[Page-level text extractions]
»»
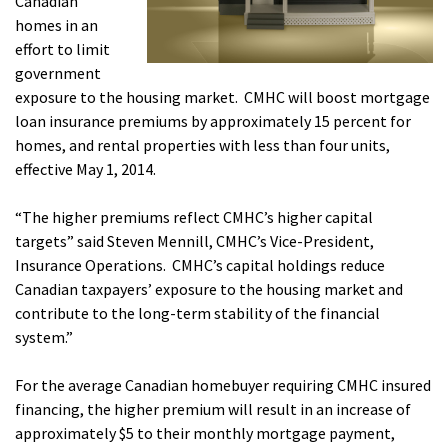
Canadian
homes in an
effort to limit
government
exposure to the housing market. CMHC will boost mortgage
loan insurance premiums by approximately 15 percent for
homes, and rental properties with less than four units,
effective May 1, 2014.
“The higher premiums reflect CMHC’s higher capital
targets” said Steven Mennill, CMHC’s Vice-President,
Insurance Operations. CMHC’s capital holdings reduce
Canadian taxpayers’ exposure to the housing market and
contribute to the long-term stability of the financial
system.”
For the average Canadian homebuyer requiring CMHC insured
financing, the higher premium will result in an increase of
approximately $5 to their monthly mortgage payment,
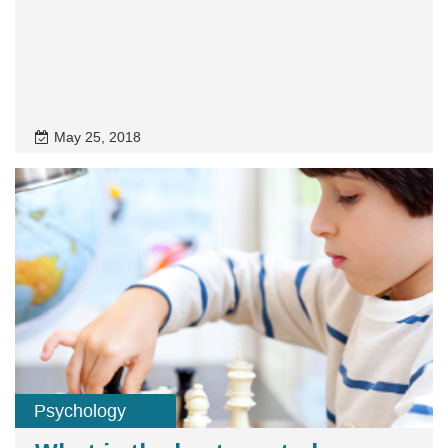
May 25, 2018
Psychology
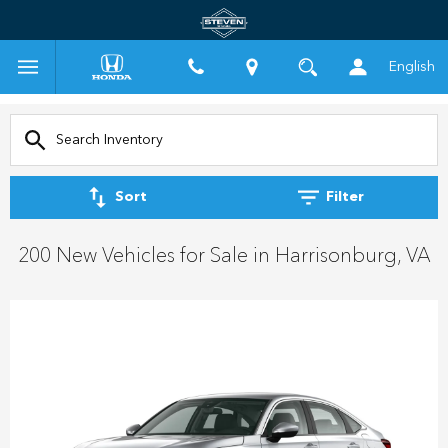
English
Sort
Filter
200 New Vehicles for Sale in Harrisonburg, VA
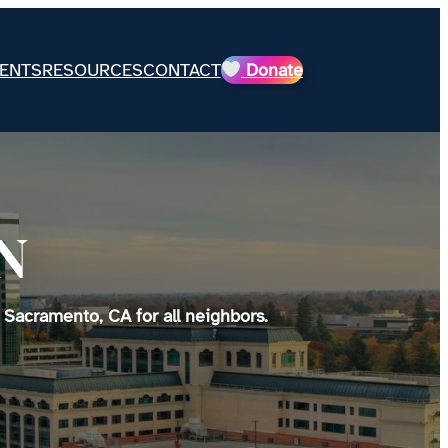
ENTS
RESOURCES
CONTACT
Donate
N
 Sacramento, CA for all neighbors.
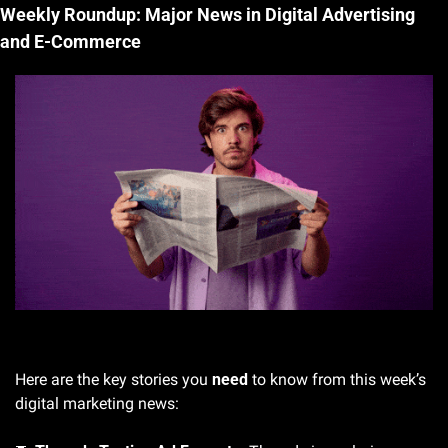
Weekly Roundup: Major News in Digital Advertising 
and E-Commerce
Gif by neurads on Giphy
Here are the key stories you 
need
 to know from this week’s 
digital marketing news:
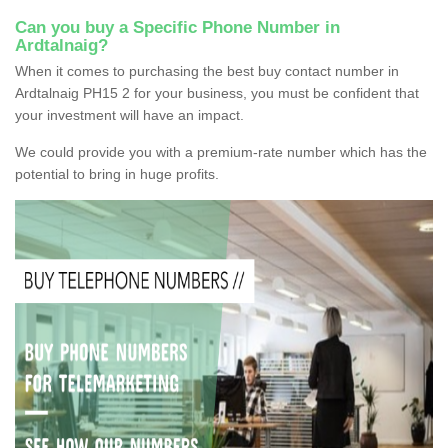
Can you buy a Specific Phone Number in
Ardtalnaig?
When it comes to purchasing the best buy contact number in
Ardtalnaig PH15 2 for your business, you must be confident that
your investment will have an impact.
We could provide you with a premium-rate number which has the
potential to bring in huge profits.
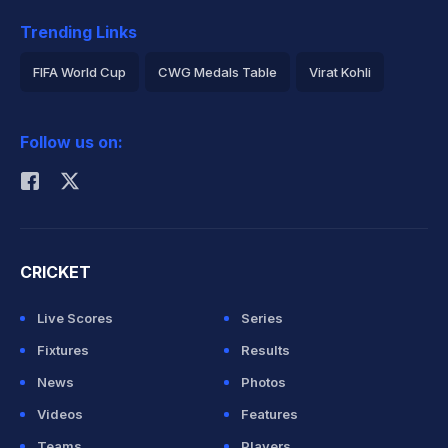
Trending Links
FIFA World Cup
CWG Medals Table
Virat Kohli
2026 Commonwealth Games Schedule
ICC Rankings
Follow us on:
Rohit Sharma
CRICKET
Live Scores
Series
Fixtures
Results
News
Photos
Videos
Features
Teams
Players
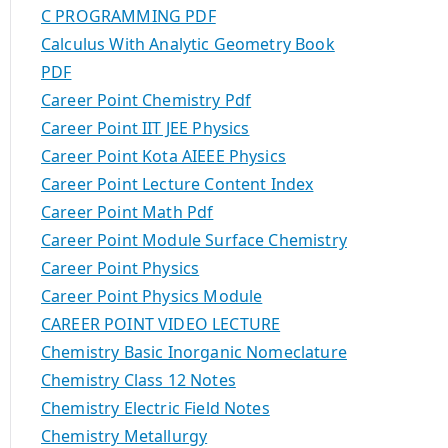
C PROGRAMMING PDF
Calculus With Analytic Geometry Book
PDF
Career Point Chemistry Pdf
Career Point IIT JEE Physics
Career Point Kota AIEEE Physics
Career Point Lecture Content Index
Career Point Math Pdf
Career Point Module Surface Chemistry
Career Point Physics
Career Point Physics Module
CAREER POINT VIDEO LECTURE
Chemistry Basic Inorganic Nomeclature
Chemistry Class 12 Notes
Chemistry Electric Field Notes
Chemistry Metallurgy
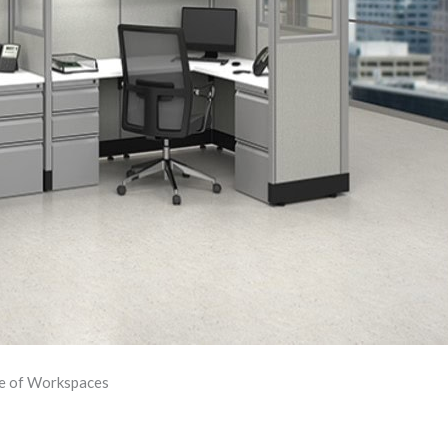
re of Workspaces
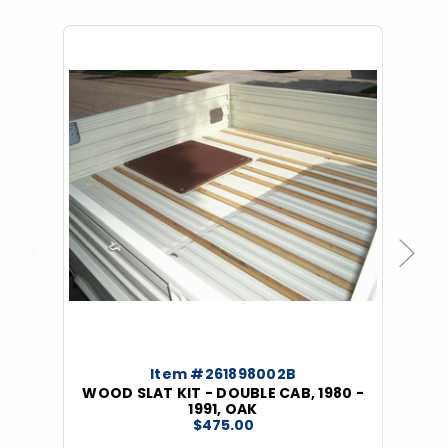
Previous
Next
Item #261898002B
WOOD SLAT KIT - DOUBLE CAB, 1980 -
1991, OAK
$475.00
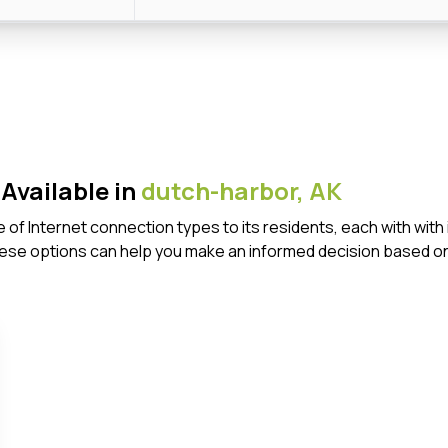
Available in
dutch-harbor,
AK
e of Internet connection types to its residents, each with wi
ese options can help you make an informed decision based on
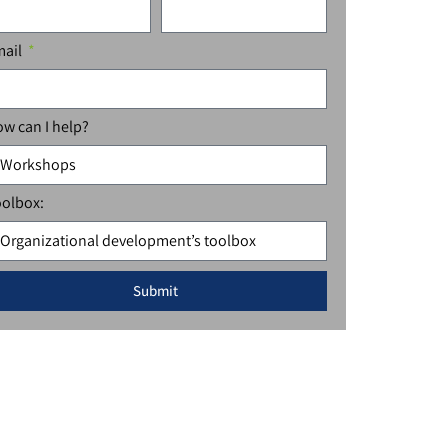
mail
w can I help?
olbox:
Submit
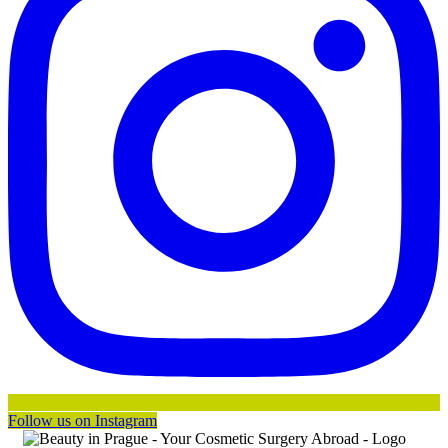
Follow us on Instagram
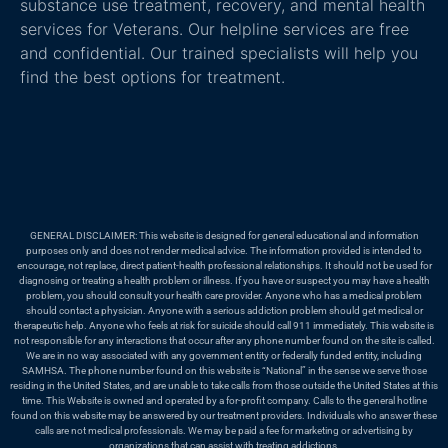
substance use treatment, recovery, and mental health
services for Veterans. Our helpline services are free
and confidential. Our trained specialists will help you
find the best options for treatment.
GENERAL DISCLAIMER: This website is designed for general educational and information
purposes only and does not render medical advice. The information provided is intended to
encourage, not replace, direct patient-health professional relationships. It should not be used for
diagnosing or treating a health problem or illness. If you have or suspect you may have a health
problem, you should consult your health care provider. Anyone who has a medical problem
should contact a physician. Anyone with a serious addiction problem should get medical or
therapeutic help. Anyone who feels at risk for suicide should call 911 immediately. This website is
not responsible for any interactions that occur after any phone number found on the site is called.
We are in no way associated with any government entity or federally funded entity, including
SAMHSA. The phone number found on this website is “National” in the sense we serve those
residing in the United States, and are unable to take calls from those outside the United States at this
time. This Website is owned and operated by a for-profit company. Calls to the general hotline
found on this website may be answered by our treatment providers. Individuals who answer these
calls are not medical professionals. We may be paid a fee for marketing or advertising by
organizations that can assist with treating addictions.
««
Output all of the entries verbatim, leaving out any images.

Canadian
homes in an
effort to limit
government
exposure to the housing market. CMHC will boost mortgage
loan insurance premiums by approximately 15 percent for
homes, and rental properties with less than four units,
effective May 1, 2014.
“The higher premiums reflect CMHC’s higher capital
targets” said Steven Mennill, CMHC’s Vice-President,
Insurance Operations. CMHC’s capital holdings reduce
Canadian taxpayers’ exposure to the housing market and
contribute to the long-term stability of the financial
system.”
For the average Canadian homebuyer requiring CMHC insured
financing, the higher premium will result in an increase of
approximately $5 to their monthly mortgage payment,
May 25, 2018
Psychology
English
Sort
Filter
200 New Vehicles for Sale in Harrisonburg, VA
ENTS
RESOURCES
CONTACT
Donate
N
 Sacramento, CA for all neighbors.
Weekly Roundup: Major News in Digital Advertising 
and E-Commerce
Gif by neurads on Giphy
Here are the key stories you 
need
 to know from this week’s 
digital marketing news:
Can you buy a Specific Phone Number in
Ardtalnaig?
When it comes to purchasing the best buy contact number in
Ardtalnaig PH15 2 for your business, you must be confident that
your investment will have an impact.
We could provide you with a premium-rate number which has the
potential to bring in huge profits.
Trending Links
FIFA World Cup
CWG Medals Table
Virat Kohli
2026 Commonwealth Games Schedule
ICC Rankings
Follow us on:
Rohit Sharma
CRICKET
Live Scores
Series
Fixtures
Results
News
Photos
Videos
Features
Teams
Players
C PROGRAMMING PDF
Calculus With Analytic Geometry Book
PDF
Career Point Chemistry Pdf
Career Point IIT JEE Physics
Career Point Kota AIEEE Physics
Career Point Lecture Content Index
Career Point Math Pdf
Career Point Module Surface Chemistry
Career Point Physics
Career Point Physics Module
CAREER POINT VIDEO LECTURE
Chemistry Basic Inorganic Nomeclature
Chemistry Class 12 Notes
Chemistry Electric Field Notes
Chemistry Metallurgy
re of Workspaces
Previous
Next
Item #261898002B
WOOD SLAT KIT - DOUBLE CAB, 1980 -
1991, OAK
$475.00
Available in
dutch-harbor,
AK
e of Internet connection types to its residents, each with wi
ese options can help you make an informed decision based on
mail
w can I help?
olbox:
Submit
Follow us on Instagram
substance use treatment, recovery, and mental health
services for Veterans. Our helpline services are free
and confidential. Our trained specialists will help you
find the best options for treatment.
GENERAL DISCLAIMER: This website is designed for general educational and information
purposes only and does not render medical advice. The information provided is intended to
encourage, not replace, direct patient-health professional relationships. It should not be used for
diagnosing or treating a health problem or illness. If you have or suspect you may have a health
problem, you should consult your health care provider. Anyone who has a medical problem
should contact a physician. Anyone with a serious addiction problem should get medical or
therapeutic help. Anyone who feels at risk for suicide should call 911 immediately. This website is
not responsible for any interactions that occur after any phone number found on the site is called.
We are in no way associated with any government entity or federally funded entity, including
SAMHSA. The phone number found on this website is “National” in the sense we serve those
residing in the United States, and are unable to take calls from those outside the United States at this
time. This Website is owned and operated by a for-profit company. Calls to the general hotline
found on this website may be answered by our treatment providers. Individuals who answer these
calls are not medical professionals. We may be paid a fee for marketing or advertising by
organizations that can assist with treating addictions.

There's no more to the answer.